## WORK INSTRUCTIONS
Taking the line with "その他のご質問はこちら" as the first and the line with "スポーツクラブ・フィットネスジム・ヨガスタジオ" as the last, set down exactly every line in that range from the entries below, and no more.

(Records from a data collection)
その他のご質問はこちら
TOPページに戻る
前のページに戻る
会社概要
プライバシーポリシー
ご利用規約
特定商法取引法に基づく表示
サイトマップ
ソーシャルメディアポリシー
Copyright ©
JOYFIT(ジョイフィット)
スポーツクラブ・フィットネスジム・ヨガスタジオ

==

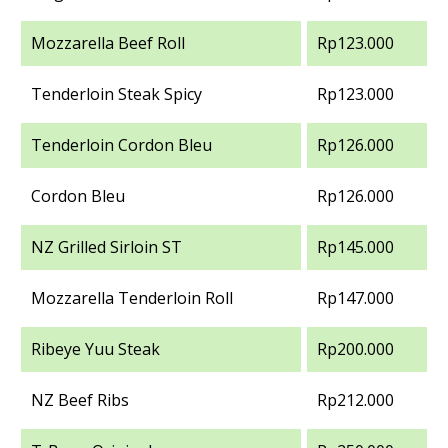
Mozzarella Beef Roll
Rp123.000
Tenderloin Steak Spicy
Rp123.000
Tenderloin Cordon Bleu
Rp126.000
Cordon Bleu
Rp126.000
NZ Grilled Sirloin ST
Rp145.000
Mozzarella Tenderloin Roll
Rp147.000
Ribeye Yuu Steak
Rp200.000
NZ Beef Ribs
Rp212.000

--

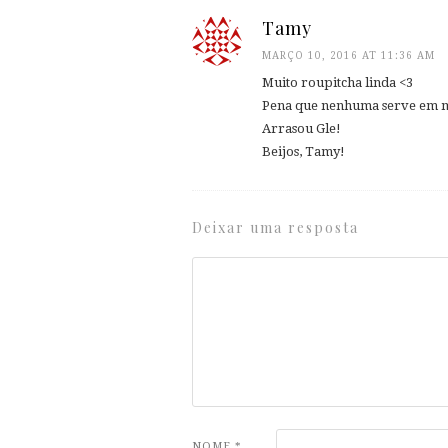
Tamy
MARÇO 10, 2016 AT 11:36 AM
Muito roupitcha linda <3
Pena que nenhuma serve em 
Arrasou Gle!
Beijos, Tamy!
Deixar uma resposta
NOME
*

## REPLY
その他のご質問はこちら
TOPページに戻る
前のページに戻る
会社概要
プライバシーポリシー
ご利用規約
特定商法取引法に基づく表示
サイトマップ
ソーシャルメディアポリシー
Copyright ©
JOYFIT(ジョイフィット)
スポーツクラブ・フィットネスジム・ヨガスタジオ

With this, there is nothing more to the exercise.